(Extracted records)
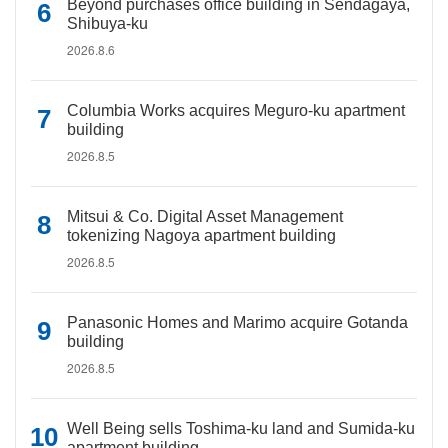
Beyond purchases office building in Sendagaya,
Shibuya-ku
2026.8.6
Columbia Works acquires Meguro-ku apartment
building
2026.8.5
Mitsui & Co. Digital Asset Management
tokenizing Nagoya apartment building
2026.8.5
Panasonic Homes and Marimo acquire Gotanda
building
2026.8.5
Well Being sells Toshima-ku land and Sumida-ku
apartment building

◆ Task to carry out:
Print the data once more without any change, skipping each picture.

◆ Response box:
Beyond purchases office building in Sendagaya,
Shibuya-ku
2026.8.6
Columbia Works acquires Meguro-ku apartment
building
2026.8.5
Mitsui & Co. Digital Asset Management
tokenizing Nagoya apartment building
2026.8.5
Panasonic Homes and Marimo acquire Gotanda
building
2026.8.5
Well Being sells Toshima-ku land and Sumida-ku
apartment building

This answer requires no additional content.